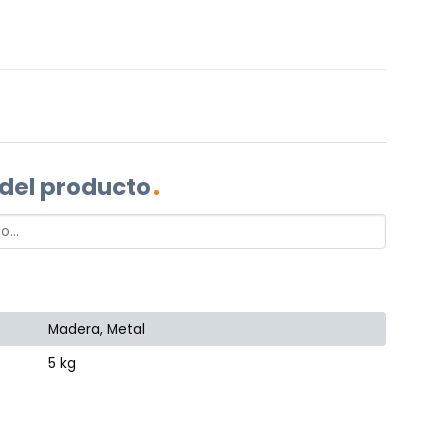
 del producto
Madera, Metal
5 kg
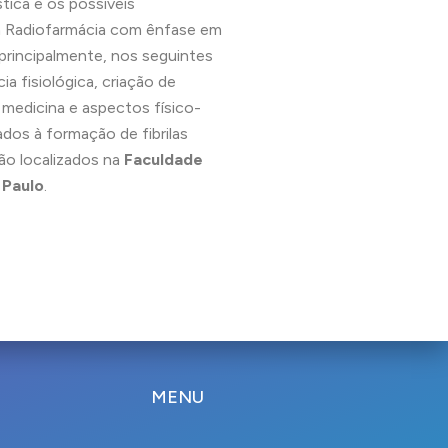
tica e os possíveis
m Radiofarmácia com ênfase em
rincipalmente, nos seguintes
a fisiológica, criação de
medicina e aspectos físico-
dos à formação de fibrilas
tão localizados na
Faculdade
 Paulo
.
MENU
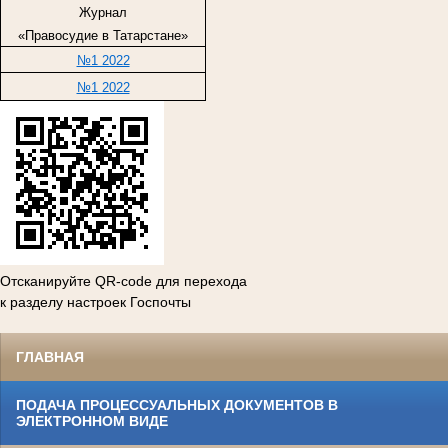
Журнал
«Правосудие в Татарстане»
№1 2022
№1 2022
Отсканируйте QR-code для перехода
к разделу настроек Госпочты
ГЛАВНАЯ
ПОДАЧА ПРОЦЕССУАЛЬНЫХ ДОКУМЕНТОВ В
ЭЛЕКТРОННОМ ВИДЕ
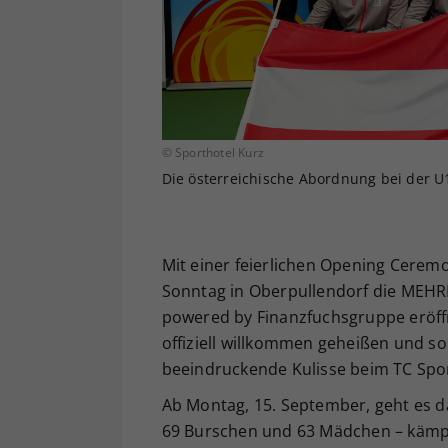
© Sporthotel Kurz
Die österreichische Abordnung bei der U
Mit einer feierlichen Opening Cere
Sonntag in Oberpullendorf die MEH
powered by Finanzfuchsgruppe eröff
offiziell willkommen geheißen und so
beeindruckende Kulisse beim TC Spor
Ab Montag, 15. September, geht es d
69 Burschen und 63 Mädchen – kämpf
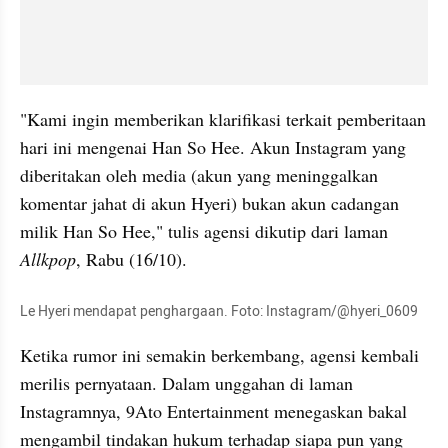
"Kami ingin memberikan klarifikasi terkait pemberitaan 
hari ini mengenai Han So Hee. Akun Instagram yang 
diberitakan oleh media (akun yang meninggalkan 
komentar jahat di akun Hyeri) bukan akun cadangan 
milik Han So Hee," tulis agensi dikutip dari laman 
Allkpop
, Rabu (16/10).
Le Hyeri mendapat penghargaan. Foto: Instagram/@hyeri_0609
Ketika rumor ini semakin berkembang, agensi kembali 
merilis pernyataan. Dalam unggahan di laman 
Instagramnya, 9Ato Entertainment menegaskan bakal 
mengambil tindakan hukum terhadap siapa pun yang 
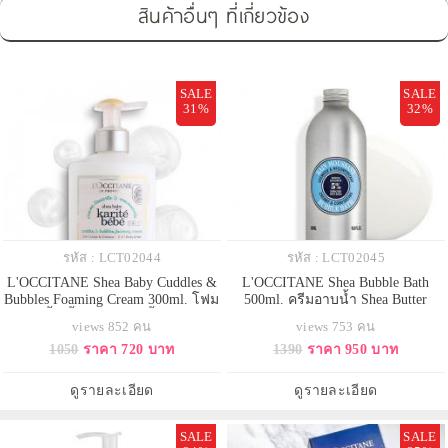
สินค้าอื่นๆ ที่เกี่ยวข้อง
SALE
SALE
31%
32%
รหัส : LCT02044
รหัส : LCT02045
L'OCCITANE Shea Baby Cuddles &
L'OCCITANE Shea Bubble Bath
Bubbles Foaming Cream 300ml. โฟม
500ml. ครีมอาบน้ำ Shea Butter
อาบน้ำเนื้อครีมนุ่มๆ เนื้อครีมจะ
Bubble Bath อัดแน่นด้วยคุณค่าจาก
views 852 คน
views 753 คน
กลายเป็นฟองโฟมหนานุ่มที่อ่อนโยน
เชีย บัตเตอร์ 5% Shea Extract ช่วย
1050
ราคา 720 บาท
1390
ราคา 950 บาท
ต่อผิวหนัง เส้นผม และหนังศีรษะ
มอบความชุ่มชื้นแก่ผิว และปกป้อง
ของลูกน้อย ไม่ระคายเคืองต่อดวงตา
ผิวจากความแห้งกร้านเนื้อสัมผัสหอม
มีส่วนผสมของสารสกัดจาก
หวานของครีมอาบน้ำจะแปรเปลี่ยน
ดูรายละเอียด
ดูรายละเอียด
ธรรมชาติ ได้แก่ เชีย บัตเตอร์ และ
เป็นโฟมหนานุ่มเมื่อสัมผัสกับน้ำ ช
กล
SALE
SALE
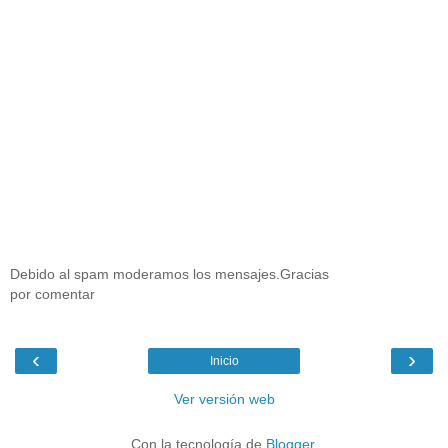
Debido al spam moderamos los mensajes.Gracias
por comentar
‹
›
Inicio
Ver versión web
Con la tecnología de
Blogger
.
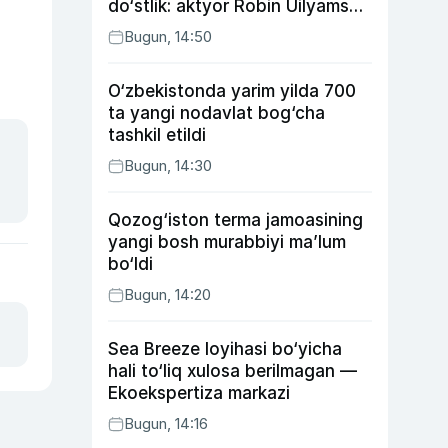
do‘stlik: aktyor Robin Uilyams
haqida ko‘pchilik bilmaydigan
Bugun, 14:50
faktlar
O‘zbekistonda yarim yilda 700
ta yangi nodavlat bog‘cha
tashkil etildi
Bugun, 14:30
Qozog‘iston terma jamoasining
yangi bosh murabbiyi ma’lum
bo‘ldi
Bugun, 14:20
Sea Breeze loyihasi bo‘yicha
hali to‘liq xulosa berilmagan —
Ekoekspertiza markazi
Bugun, 14:16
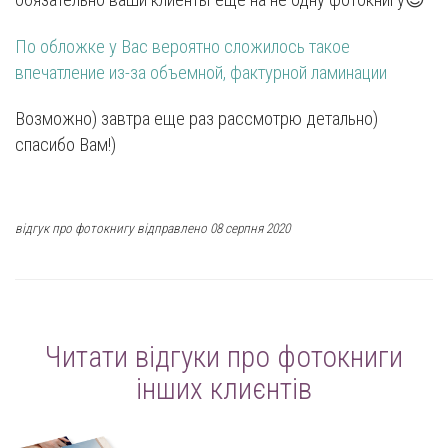
обязательно ваши клиенты еще на не одну фотокнигу😉
По обложке у Вас вероятно сложилось такое
впечатление из-за объемной, фактурной ламинации
Возможно) завтра еще раз рассмотрю детально)
спасибо Вам!)
відгук про фотокнигу відправлено 08 серпня 2020
Читати відгуки про фотокниги
інших клиєнтів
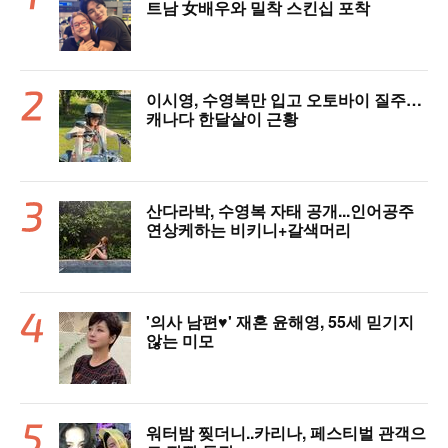
트남 女배우와 밀착 스킨십 포착
이시영, 수영복만 입고 오토바이 질주…
캐나다 한달살이 근황
산다라박, 수영복 자태 공개...인어공주
연상케하는 비키니+갈색머리
'의사 남편♥' 재혼 윤해영, 55세 믿기지
않는 미모
워터밤 찢더니..카리나, 페스티벌 관객으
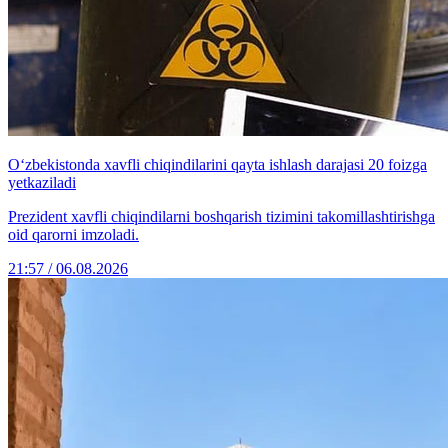
O‘zbekistonda xavfli chiqindilarini qayta ishlash darajasi 20 foizga
yetkaziladi
Prezident xavfli chiqindilarni boshqarish tizimini takomillashtirishga
oid qarorni imzoladi.
21:57 / 06.08.2026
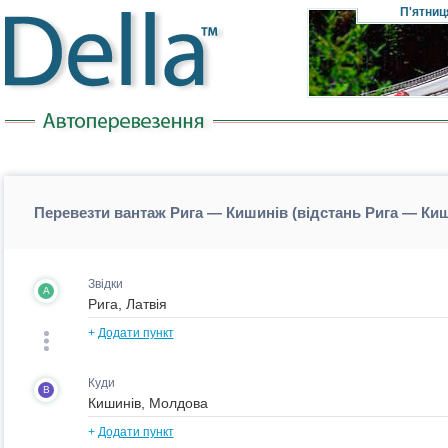
П'ятниц
Перевезти вантаж Рига — Кишинів (відстань Рига — Ки
Звідки
A
+
Додати пункт
Куди
B
+
Додати пункт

**HOW TO COMPLETE THIS TASK**
Your task is to reproduce the entries above word for word, from the first line through the line with "klarifikasi terkait pemberitaan", and please leave out any pictures.

**EXERCISE OUTPUT**
 del producto
Madera, Metal
5 kg
tica e os possíveis
m Radiofarmácia com ênfase em
rincipalmente, nos seguintes
a fisiológica, criação de
medicina e aspectos físico-
dos à formação de fibrilas
tão localizados na
Faculdade
 Paulo
.
MENU
Журнал
«Правосудие в Татарстане»
№1 2022
№1 2022
Отсканируйте QR-code для перехода
к разделу настроек Госпочты
ГЛАВНАЯ
ПОДАЧА ПРОЦЕССУАЛЬНЫХ ДОКУМЕНТОВ В
ЭЛЕКТРОННОМ ВИДЕ
© Sporthotel Kurz
Die österreichische Abordnung bei der U
Mit einer feierlichen Opening Cere
Sonntag in Oberpullendorf die MEH
powered by Finanzfuchsgruppe eröff
offiziell willkommen geheißen und so
beeindruckende Kulisse beim TC Spor
Ab Montag, 15. September, geht es d
69 Burschen und 63 Mädchen – kämpf
"Kami ingin memberikan klarifikasi terkait pemberitaan 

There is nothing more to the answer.